Ferraccioli Federico, Menardi Giovanna
Padua, Italy Dipartimento di Scienze Statistiche, Università degli Studi di Padova.
Adv Data Anal Classif. 2023;17(2):323-345. doi: 10.1007/s11634-022-00501-x. Epub 2022 May 5.
The nonparametric formulation of density-based clustering, known as modal clustering, draws a correspondence between groups and the attraction domains of the modes of the density function underlying the data. Its probabilistic foundation allows for a natural, yet not trivial, generalization of the approach to the matrix-valued setting, increasingly widespread, for example, in longitudinal and multivariate spatio-temporal studies. In this work we introduce nonparametric estimators of matrix-variate distributions based on kernel methods, and analyze their asymptotic properties. Additionally, we propose a generalization of the mean-shift procedure for the identification of the modes of the estimated density.

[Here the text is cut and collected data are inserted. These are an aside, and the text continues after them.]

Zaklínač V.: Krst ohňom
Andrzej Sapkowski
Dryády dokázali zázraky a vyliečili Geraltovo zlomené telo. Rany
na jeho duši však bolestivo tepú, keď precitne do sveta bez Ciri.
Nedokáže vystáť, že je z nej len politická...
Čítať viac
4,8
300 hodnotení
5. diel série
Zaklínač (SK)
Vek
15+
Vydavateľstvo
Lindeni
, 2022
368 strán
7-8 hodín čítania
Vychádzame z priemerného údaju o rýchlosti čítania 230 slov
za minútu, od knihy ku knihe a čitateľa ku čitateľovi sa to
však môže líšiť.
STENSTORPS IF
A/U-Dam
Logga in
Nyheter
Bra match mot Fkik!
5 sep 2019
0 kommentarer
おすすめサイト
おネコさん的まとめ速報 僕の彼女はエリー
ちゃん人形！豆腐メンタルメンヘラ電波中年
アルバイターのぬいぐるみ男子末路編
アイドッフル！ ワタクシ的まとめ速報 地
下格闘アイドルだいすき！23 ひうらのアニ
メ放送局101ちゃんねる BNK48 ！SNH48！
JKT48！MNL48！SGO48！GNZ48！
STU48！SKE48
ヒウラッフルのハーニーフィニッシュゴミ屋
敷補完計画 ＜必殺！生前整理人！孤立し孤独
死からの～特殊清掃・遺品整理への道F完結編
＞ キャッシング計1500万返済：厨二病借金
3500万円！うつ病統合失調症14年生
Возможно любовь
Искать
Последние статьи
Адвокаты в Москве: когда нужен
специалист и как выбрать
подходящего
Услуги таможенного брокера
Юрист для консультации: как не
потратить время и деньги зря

Given the intrinsic high dimensionality of matrix-variate data, we discuss some locally adaptive solutions to handle the problem. We test the procedure via extensive simulations, also with respect to some competitors, and illustrate its performance through two high-dimensional real data applications.
基于密度的聚类的非参数公式,即模态聚类,在数据底层密度函数的模式吸引域与组之间建立了对应关系。其概率基础允许将该方法自然但并非平凡地推广到矩阵值设置,例如在纵向和多变量时空研究中越来越普遍。在这项工作中,我们基于核方法引入了矩阵变量分布的非参数估计器,并分析了它们的渐近性质。此外,我们提出了一种均值漂移过程的推广,用于识别估计密度的模式。鉴于矩阵变量数据固有的高维度,我们讨论了一些局部自适应解决方案来处理该问题。我们通过广泛的模拟对该过程进行了测试,也与一些竞争对手进行了比较,并通过两个高维实际数据应用说明了其性能。